Même s'ils ont fermé leurs études au public, les notaires poursuivent leur activité, en télétravail et en visioconférence. Face au blocage des transactions immobilières, un décret publié le 3 avril permet d'établir un acte notarié sur support électronique pendant l'état d'urgence sanitaire.

Damien Ruaud est président du Conseil régional des notaires. Photo CRN

La France n’est pas à l’arrêt. Tous les secteurs de la vie économique doivent poursuivre leurs activités, même en mode dégradé, dans toute la mesure du possible et dans le respect des prescriptions sanitaires » : le message adressé le 1er avril à tous les notaires de France par Jean-François Humbert, président du Conseil supérieur du notariat, vise tant que faire se peut à maintenir à flot un secteur lié à l’économie. Les activités des notaires sont directement sous le coup d’ordonnances dont la portée bouscule différents délais légaux et réglementaires. Les transactions immobilières et de nombreux contrats s’en trouvaient impactés, reportés ou suspendus. La FNAIM estime  ainsi à 100 000 le nombre de transactions bloquées depuis le début du confinement.

Le recueil du consentement

« Le Conseil supérieur du notariat a travaillé en urgence avec la Chancellerie pour mettre en place, en cette période 
de confinement, une procédure de signature des actes par comparution à distance. On a peut-être l’impression que nous n’allons pas assez vite à l’ère du numérique, mais c’est parce que nous protégeons les contrats. La validité du consentement fait la force de l’authenticité », rappelle Me Damien Ruaud président du Conseil régional des notaires. Ce travail a abouti à un décret validé par le ministère de la Justice et le Conseil d’État : « Jusqu’à l’expiration d’un délai d’un mois à compter de la date de cessation de l’état d’urgence sanitaire, le notaire instrumentaire peut, par dérogation au décret du 26 novembre 1971, établir un acte notarié sur support électronique lorsqu’une ou toutes les parties ou toute autre personne concourant à l’acte ne sont ni présentes ni représentées. » Ainsi, « le recueil du consentement s’effectue au moyen 
d’un système de communication et de transmission de 
l’information garantissant l’identification des parties, l’inté­grité et la confidentialité du contenu et agréé par le Conseil supérieur du notariat ». 
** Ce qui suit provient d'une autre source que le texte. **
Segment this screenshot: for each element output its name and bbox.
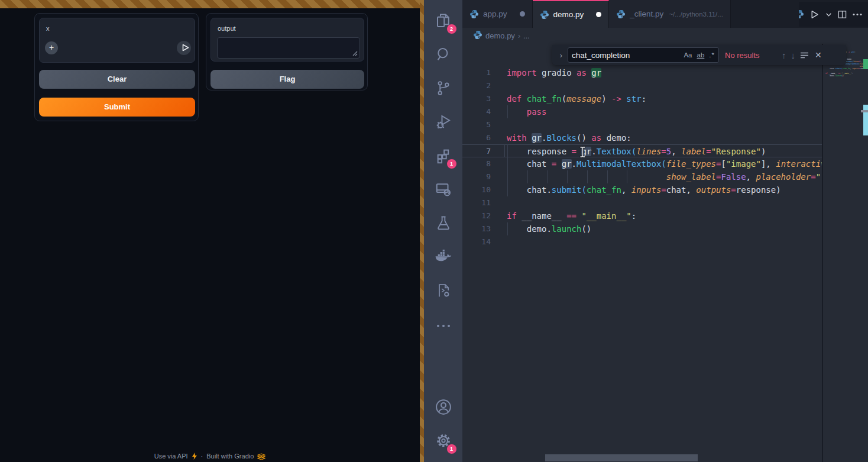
activity-item-source-control[interactable]: [429, 72, 458, 106]
close-find-button[interactable]: ✕: [815, 50, 822, 60]
line-number: 14: [462, 235, 491, 248]
activity-item-run-debug[interactable]: [429, 106, 458, 140]
activity-item-extensions[interactable]: 1: [429, 140, 458, 173]
line-number: 7: [462, 145, 491, 158]
code-line-4[interactable]: 4 pass: [462, 105, 822, 118]
tab-demo.py[interactable]: demo.py: [533, 0, 610, 28]
clear-button[interactable]: Clear: [39, 70, 195, 89]
editor-area: app.pydemo.py_client.py~/.../python3.11/…: [462, 0, 868, 462]
find-query-text: chat_completion: [572, 51, 679, 60]
screenshare-border-vertical: [420, 0, 424, 462]
code-line-10[interactable]: 10 chat.submit(chat_fn, inputs=chat, out…: [462, 183, 822, 196]
docker-icon: [434, 247, 453, 269]
use-via-api-link[interactable]: Use via API: [154, 453, 188, 460]
input-label: x: [46, 25, 50, 32]
line-number: 11: [462, 196, 491, 209]
run-dropdown-button[interactable]: [825, 11, 832, 18]
run-python-file-button[interactable]: [809, 9, 820, 20]
activity-item-testing[interactable]: [429, 207, 458, 241]
resize-grip-icon[interactable]: [352, 51, 358, 56]
tab-app.py[interactable]: app.py: [462, 0, 533, 28]
activity-item-settings[interactable]: 1: [429, 425, 458, 458]
minimap[interactable]: import gradio as grdef chat_fn(message) …: [822, 44, 863, 462]
code-line-8[interactable]: 8 chat = gr.MultimodalTextbox(file_types…: [462, 157, 822, 170]
match-case-toggle[interactable]: Aa: [684, 51, 692, 59]
code-line-2[interactable]: 2: [462, 79, 822, 92]
ellipsis-icon: [436, 320, 451, 331]
screenshare-border-top: [0, 0, 424, 8]
file-gear-icon: [435, 282, 452, 301]
python-icon: [473, 30, 482, 41]
input-column-card: x + Clear Submit: [34, 13, 199, 121]
python-icon: [799, 9, 804, 21]
ellipsis-icon: [853, 13, 862, 16]
next-match-button[interactable]: ↓: [791, 50, 796, 60]
editor-actions: [799, 2, 868, 27]
code-line-11[interactable]: 11: [462, 196, 822, 209]
code-line-1[interactable]: 1import gradio as gr: [462, 66, 822, 79]
split-editor-icon: [838, 10, 847, 19]
screen: x + Clear Submit output Flag Use via API…: [0, 0, 868, 462]
code-editor[interactable]: 1import gradio as gr23def chat_fn(messag…: [462, 44, 822, 462]
ibeam-mouse-cursor: [579, 147, 586, 157]
activity-item-docker[interactable]: [429, 241, 458, 274]
submit-button[interactable]: Submit: [39, 98, 195, 117]
tab-label: demo.py: [553, 10, 584, 19]
git-branch-icon: [435, 80, 452, 99]
find-input[interactable]: chat_completion Aa ab .*: [568, 47, 719, 63]
code-line-7[interactable]: 7 response = gr.Textbox(lines=5, label="…: [462, 144, 822, 157]
line-number: 9: [462, 170, 491, 183]
activity-item-explorer[interactable]: 2: [429, 5, 458, 38]
regex-toggle[interactable]: .*: [709, 51, 715, 59]
line-number: 13: [462, 222, 491, 235]
built-with-gradio-link[interactable]: Built with Gradio: [206, 453, 254, 460]
activity-item-code-tools[interactable]: [429, 274, 458, 308]
line-number: 5: [462, 118, 491, 131]
horizontal-scrollbar[interactable]: [545, 454, 698, 461]
split-editor-button[interactable]: [838, 10, 847, 19]
line-number: 3: [462, 92, 491, 105]
vscode-window: 211 app.pydemo.py_client.py~/.../python3…: [424, 0, 868, 462]
activity-item-search[interactable]: [429, 38, 458, 72]
debug-icon: [435, 113, 452, 133]
activity-item-remote-explorer[interactable]: [429, 173, 458, 207]
code-line-9[interactable]: 9 show_label=False, placeholder=": [462, 170, 822, 183]
chevron-down-icon: [825, 11, 832, 18]
output-textarea[interactable]: [217, 37, 360, 59]
activity-item-accounts[interactable]: [429, 391, 458, 425]
code-line-3[interactable]: 3def chat_fn(message) -> str:: [462, 92, 822, 105]
remote-icon: [435, 180, 452, 201]
find-in-selection-icon: [800, 51, 809, 59]
send-button[interactable]: [177, 41, 191, 55]
ruler-match-mark: [863, 59, 868, 69]
modified-dot-icon[interactable]: [596, 12, 601, 17]
find-in-selection-button[interactable]: [800, 51, 809, 59]
previous-match-button[interactable]: ↑: [782, 50, 786, 60]
footer-separator: ·: [201, 453, 203, 460]
find-status: No results: [725, 51, 777, 60]
more-actions-button[interactable]: [853, 13, 862, 16]
toggle-replace-button[interactable]: ›: [555, 51, 568, 60]
code-line-14[interactable]: 14: [462, 235, 822, 248]
activity-item-more-views[interactable]: [429, 308, 458, 342]
chevron-right-icon: ›: [518, 32, 520, 40]
output-textbox-panel: output: [210, 18, 364, 62]
code-line-13[interactable]: 13 demo.launch(): [462, 222, 822, 235]
tab-_client.py[interactable]: _client.py~/.../python3.11/...: [609, 0, 731, 28]
code-line-5[interactable]: 5: [462, 118, 822, 131]
ruler-selection-mark: [863, 105, 868, 135]
code-line-12[interactable]: 12if __name__ == "__main__":: [462, 209, 822, 222]
whole-word-toggle[interactable]: ab: [697, 51, 705, 59]
breadcrumb-file[interactable]: demo.py: [485, 31, 515, 40]
attach-file-button[interactable]: +: [45, 41, 58, 54]
code-line-6[interactable]: 6with gr.Blocks() as demo:: [462, 131, 822, 144]
badge: 1: [447, 444, 456, 454]
modified-dot-icon[interactable]: [520, 11, 525, 17]
activity-bar: 211: [424, 0, 462, 462]
flag-button[interactable]: Flag: [210, 70, 364, 89]
tab-label: _client.py: [630, 9, 663, 18]
multimodal-textbox-panel[interactable]: x +: [39, 18, 195, 63]
breadcrumb-more[interactable]: ...: [523, 31, 530, 40]
tab-description: ~/.../python3.11/...: [669, 11, 723, 18]
play-icon: [809, 9, 820, 20]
Problème : seuls 40% des offices notariaux sont dotés d’installations de visioconférences sécurisées dont la mise en place 
a débuté il y a seulement 18 mois. Un équipement qui nécessite un investissement d’environ 5 000 € pour chaque étude. Le président du Conseil supérieur du notariat demande donc aux notaires de faire preuve d’un maximum de confraternité, en incitant ceux qui sont équipés en visioconférence et TIC à ouvrir leurs études et à mettre leurs équipements à disposition de leurs confrères pour les actes authentiques par comparution à distance.
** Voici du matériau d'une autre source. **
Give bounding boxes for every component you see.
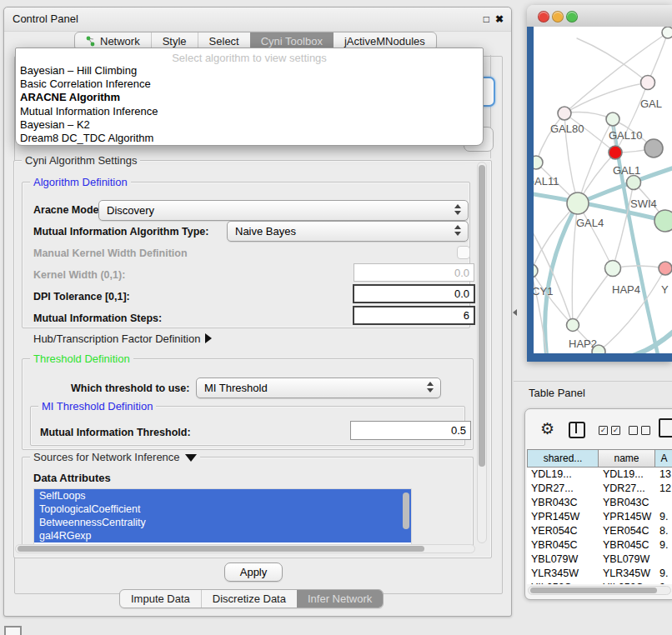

L’ordonnance du 25  mars instituant l’état d’urgence sanitaire a également mis en place des reports d’échéances. « Elle traite des délais légaux. Il en est ainsi de toutes les réponses attendues des institutions, comme les délais de préemption des collectivités et des Safer (Sociétés d’aménagement foncier et d’établissement rural). Les délais sont reportés à un mois après la fin de l’état d’urgence sanitaire, soit le 25 mai, donc le 25 juin. Il en est ainsi également du délai légal de préemption du locataire, qui repartira de zéro pour deux mois à partir du 25 juin », précise Me Damien Ruaud. Les collectivités devront jouer le jeu. 

« Le cas de force majeure »

Ce contexte soulève de nombreuses interrogations. La signature définitive des transactions immobilières prévues durant cet état d’urgence sanitaire se retrouve reportée. « L’ordonnance ne traite pas des délais conventionnels établis entre les parties. Mais on est tributaire de tous les délais légaux. La signature définitive est d’office reportée puisqu’elle est dans tous les cas soumise à la résolution de la condition suspensive d’obtention des documents et des réponses des institutions », note Me Ruaud. Ce qui laisse une porte ouverte à la renonciation à signer pour certains, jouant sur le « cas de force majeure ».  Le nombre de contentieux risque de monter en flèche au tribunal s’il n’y a pas d’accord entre les parties. « C’est une époque où il faut faire attention à garder le socle de nos relations juridiques : l’équilibre du consentement, du contrat, en protégeant les parties », rappelle le président du Conseil régional des notaires.

Les dossiers du droit de la famille peuvent encore être instruits et les successions ouvertes, soumises toutefois aux réponses des établissements bancaires et des caisses de retraite.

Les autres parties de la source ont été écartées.